Today, I just learned as it comes to a close, is National Grammar Day!
If I’d known earlier, I would have thrown a celebration. With cake. And cocktails. And toasts to the few who get it right. Remember back when Facebook had a group called “I judge you when you use poor grammar”? Well, I do. Judge you, that is.
About 97% of my job on any given day is to edit other people’s writing, to catch typos, correct spelling and make the written word sound as smooth, intelligent and consistent as possible. I see a lot of carnage. At those times, I bless my librarian mother, my English-teaching grandmother and my mean-old journalism professors who gave no mercy when I violated the King’s English. It was brutal, yet effective, training.
You’ve heard me opine the downfall of grammar in America, which I’m pretty sure is leading us closer to the apocalypse, so I won’t ramble on about that again. I will take this moment to point out a few of my grammar pet peeves. Some people dispute these, and that’s fine. It won’t be the first time grammar or punctuation rules have changed on me. [Sidebar: as long as I’m writing on a blog, not publishing in The New York Times, I’m going to start sentences with as many “ands” and “buts” as I feel like.] But, I digress:
- “I” vs. “me” — I actually read a blog the other day that repeatedly stated how “Me and her went away for the weekend,” and “Me and Bob had a great time.” I :::shudder:::. There’s just no excuse for that one, since I thought we all learned the “me+and = mean” rule in elementary school. What I’m actually seeing/hearing everywhere these days is misuse in the opposite direction, a name followed by the wrong choice of I or me. My mother always taught me that when you need to reference I/me and another person in a sentence, the term you pick should stand on its own even if you remove that person’s name: “Barbara and I walked to the store.” and “I walked to the store.” or “This is a picture of Mike and me.” and “This is a picture of me.” I increasingly see (in reputable, journalistic publications!) and hear (on TV newscasts!) that used incorrectly. As in, “He called Steve and I to report back…” Yikes!
- “Over” vs. “more than” — I think this is a little known grammar rule, but once it got stuck in my craw, it’s been hard to get past. The basic rule: use “over” when referring to spatial relationships, like height. So, “The balloon floated over the house.” Use “more than” when dealing with quantities or numerals, “I haven’t been there in more than 10 years.”
- Watch your apostrophes — There are few things that enrage me as much as seeing inappropriately placed apostrophes. By definition, an apostrophe defines when something’s missing or denotes a possessive relationship, so don’t use it just to make things plural. Decades are the worst: 1980s and the ’80s, not 1980’s.
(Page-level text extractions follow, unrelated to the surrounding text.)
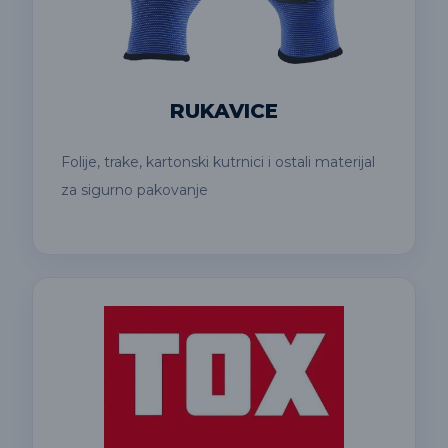
RUKAVICE
Folije, trake, kartonski kutrnici i ostali materijal
za sigurno pakovanje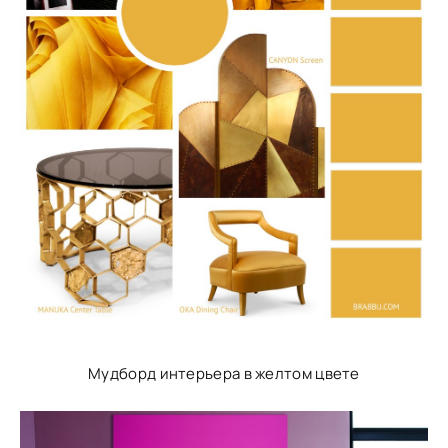
Мудборд интерьера в желтом цвете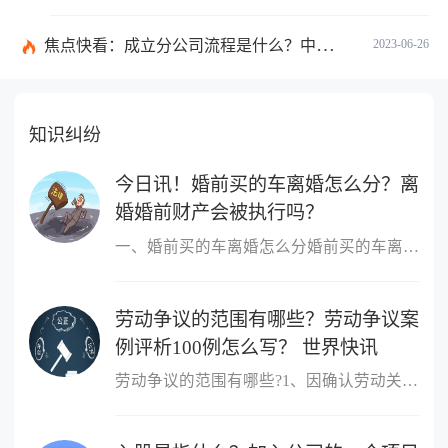
焦点快看：成立分公司流程是什么？中华人民共和国公司登记管理条例第四十七条是什么？
2023-06-26
知识纠纷
今日讯！婚前买的车离婚怎么分？离
婚婚前财产会被执行吗？
一、婚前买的车离婚怎么分婚前买的车离婚，除另有约定外，一般归个
劳动争议的范围有哪些？劳动争议案
例评析100例怎么写？ 世界快讯
劳动争议的范围有哪些?1、因确认劳动关系发生的争议;2、因订立、履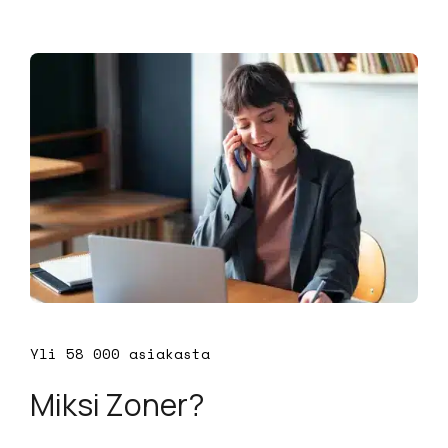
Yli 58 000 asiakasta
Miksi Zoner?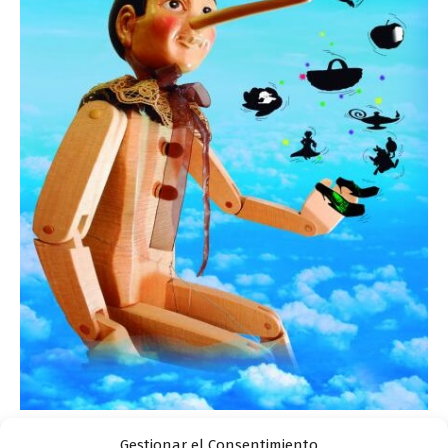
Gestionar el Consentimiento
Actualidad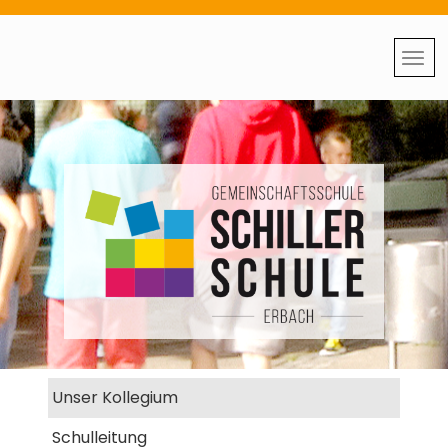
Unser Kollegium
Schulleitung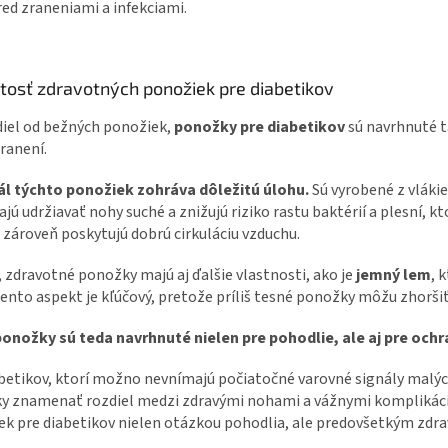
ed zraneniami a infekciami.
itosť zdravotných ponožiek pre diabetikov
diel od bežných ponožiek,
ponožky pre diabetikov
sú navrhnuté t
ranení.
ál týchto ponožiek zohráva dôležitú úlohu.
Sú vyrobené z vlákie
ú udržiavať nohy suché a znižujú riziko rastu baktérií a plesní, k
 zároveň poskytujú dobrú cirkuláciu vzduchu.
 zdravotné ponožky majú aj ďalšie vlastnosti, ako je
jemný lem
, 
ento aspekt je kľúčový, pretože príliš tesné ponožky môžu zhorši
ponožky sú teda
navrhnuté nielen pre pohodlie, ale aj pre och
abetikov, ktorí možno nevnímajú počiatočné varovné signály malý
y znamenať rozdiel medzi zdravými nohami a vážnymi komplikácia
k pre diabetikov nielen otázkou pohodlia, ale predovšetkým zdra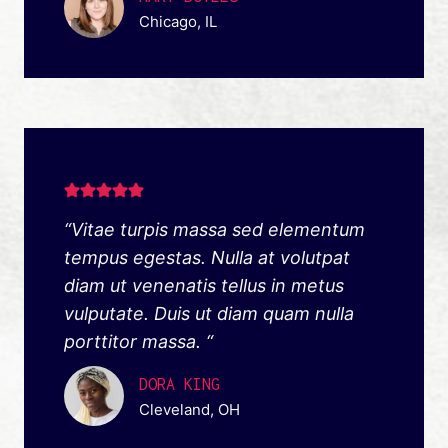
Chicago, IL
“Vitae turpis massa sed elementum
tempus egestas. Nulla at volutpat
diam ut venenatis tellus in metus
vulputate. Duis ut diam quam nulla
porttitor massa. “
DORA KING
Cleveland, OH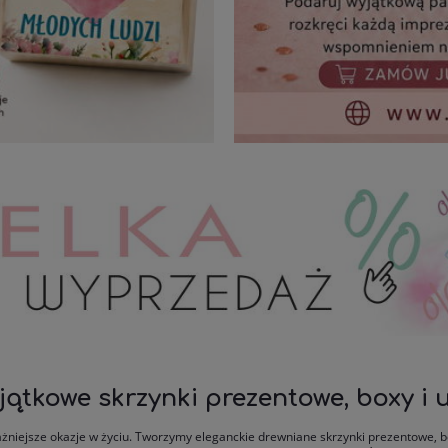
jątkowe skrzynki prezentowe, boxy i
żniejsze okazje w życiu. Tworzymy eleganckie drewniane skrzynki prezentowe, b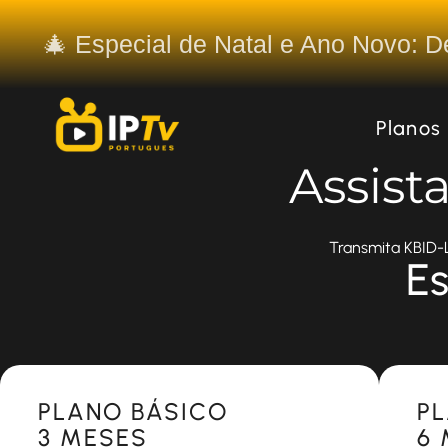
🎄 Especial de Natal e Ano Novo: 
Planos
Assist
Transmita KBID-L
Es
Most Popular
Most 
PLANO BÁSICO
P
3 MESES
6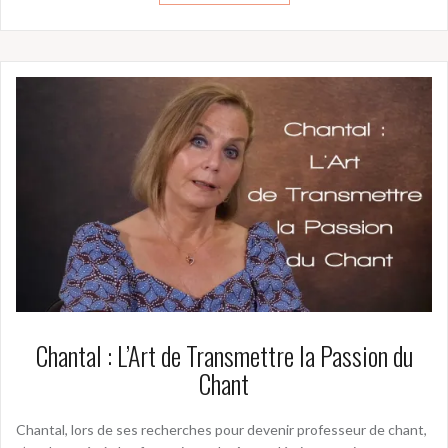
Chantal : L’Art de Transmettre la Passion du
Chant
Chantal, lors de ses recherches pour devenir professeur de chant,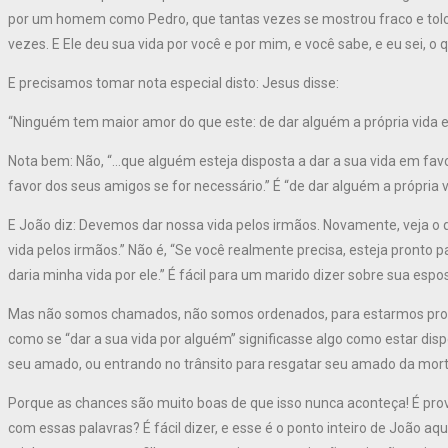
por um homem como Pedro, que tantas vezes se mostrou fraco e tolo,
vezes. E Ele deu sua vida por você e por mim, e você sabe, e eu sei, 
E precisamos tomar nota especial disto: Jesus disse:
“Ninguém tem maior amor do que este: de dar alguém a própria vida 
Nota bem: Não, “…que alguém esteja disposta a dar a sua vida em fav
favor dos seus amigos se for necessário.” É “de dar alguém a própria 
E João diz: Devemos dar nossa vida pelos irmãos. Novamente, veja o q
vida pelos irmãos.” Não é, “Se você realmente precisa, esteja pronto par
daria minha vida por ele.” É fácil para um marido dizer sobre sua espos
Mas não somos chamados, não somos ordenados, para estarmos pronto
como se “dar a sua vida por alguém” significasse algo como estar disp
seu amado, ou entrando no trânsito para resgatar seu amado da mort
Porque as chances são muito boas de que isso nunca aconteça! É pro
com essas palavras? É fácil dizer, e esse é o ponto inteiro de João aq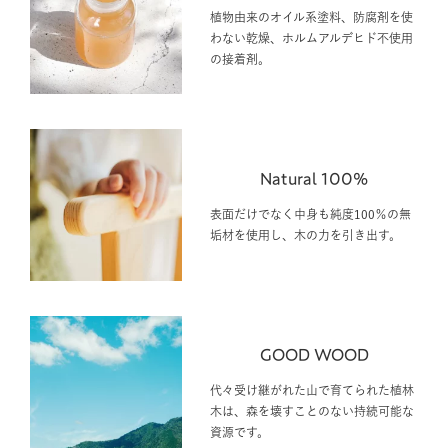
植物由来のオイル系塗料、防腐剤を使
わない乾燥、ホルムアルデヒド不使用
の接着剤。
Natural 100%
表面だけでなく中身も純度100％の無
垢材を使用し、木の力を引き出す。
GOOD WOOD
代々受け継がれた山で育てられた植林
木は、森を壊すことのない持続可能な
資源です。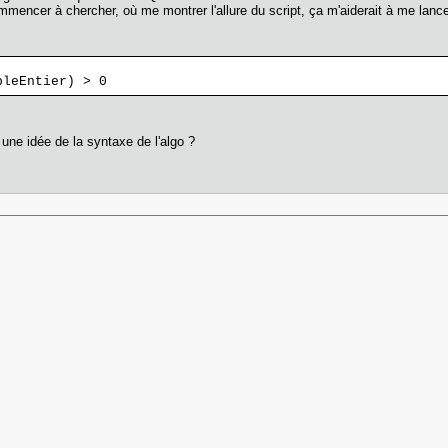
mencer à chercher, où me montrer l'allure du script, ça m'aiderait à me lance
bleEntier) > 0
 une idée de la syntaxe de l'algo ?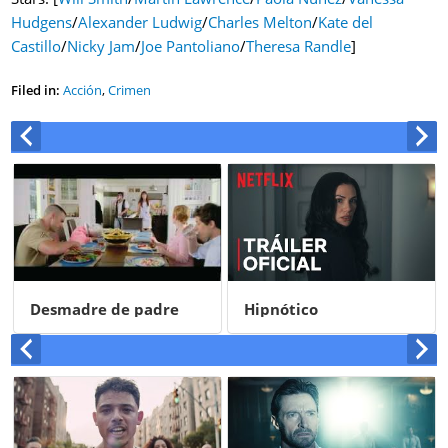
Hudgens
/
Alexander Ludwig
/
Charles Melton
/
Kate del
Castillo
/
Nicky Jam
/
Joe Pantoliano
/
Theresa Randle
]
Filed in:
Acción
,
Crimen
Desmadre de padre
Hipnótico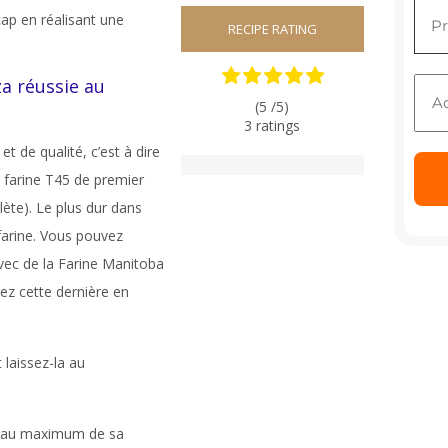
cap en réalisant une
RECIPE RATING
za réussie au
(5 /
5
)
3
ratings
 et de qualité, c’est à dire
e farine T45 de premier
ète). Le plus dur dans
farine. Vous pouvez
ec de la Farine Manitoba
ez cette dernière en
 laissez-la au
ur au maximum de sa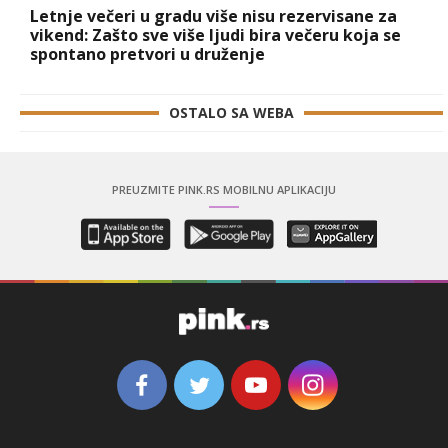
Letnje večeri u gradu više nisu rezervisane za
vikend: Zašto sve više ljudi bira večeru koja se
spontano pretvori u druženje
OSTALO SA WEBA
PREUZMITE PINK.RS MOBILNU APLIKACIJU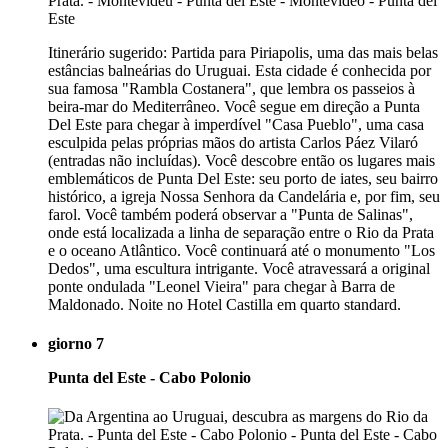
Itinerário sugerido: Partida para Piriapolis, uma das mais belas
estâncias balneárias do Uruguai. Esta cidade é conhecida por
sua famosa "Rambla Costanera", que lembra os passeios à
beira-mar do Mediterrâneo. Você segue em direção a Punta
Del Este para chegar à imperdível "Casa Pueblo", uma casa
esculpida pelas próprias mãos do artista Carlos Páez Vilaró
(entradas não incluídas). Você descobre então os lugares mais
emblemáticos de Punta Del Este: seu porto de iates, seu bairro
histórico, a igreja Nossa Senhora da Candelária e, por fim, seu
farol. Você também poderá observar a "Punta de Salinas",
onde está localizada a linha de separação entre o Rio da Prata
e o oceano Atlântico. Você continuará até o monumento "Los
Dedos", uma escultura intrigante. Você atravessará a original
ponte ondulada "Leonel Vieira" para chegar à Barra de
Maldonado. Noite no Hotel Castilla em quarto standard.
giorno 7
Punta del Este - Cabo Polonio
- That/which/who — Use “that” and “which” if you’re referring to an inanimate object or unnamed animal, but “who” if it’s named or refers to a person. To wit, “I saw the bear that was walking through the woods.” or “I saw the person who was walking through the woods.” You also make a distinction between “that” or “which” when referring to essential clauses. If you are using a non-essential phrase that is to be set apart with commas, use “which.” Otherwise, use “that.” So, “I’m heading to the movie theater that is around the corner.” or “I’m heading to the movie theater, which is around the corner.”
- Active vs. passive voice — writing in active voice is always stronger and more descriptive. For example: “I threw the ball.” (active) rather than “The ball was thrown” or “There were balls thrown.” (passive)
- A semicolon is not a colon — For some reason, everyone I work with wants to place a semicolon at the end of a sentence before a bulleted list. That’s where a colon (:) goes.
- “Affect” vs. “effect” — this one does get tricky. Affect is a verb; you are affected by the emotion of a moment. Effect is usually a noun; you feel the effect of something gone wrong. But then the waters are muddied by the phrase “effect change.” There “effect” serves as a verb: “We need to effect change before we will truly be successful.”
- Words that don’t exist/are unnecessary — Irregardless. Supposably. Amongst. Utilize. And the new one that rankles me: Resiliency. Just say “use” and “resilience.” You don’t need to make yourself sound so fancy … especially when it makes you sound ridiculous.
Now I step off of my high horse. And lest you be disgusted by my outright display of snobbery, I’ll confess to shortcomings of my own. I certainly am not perfect; there are probably 32 mistakes in this post alone. Sometimes I make up words for my own entertainment, like “ridiculocity.” As in, “the ridiculocity of this place is astounding.” And that “who” vs. “whom” thing … I can’t ever get that right. That’s something to work on before next year’s Grammar Day.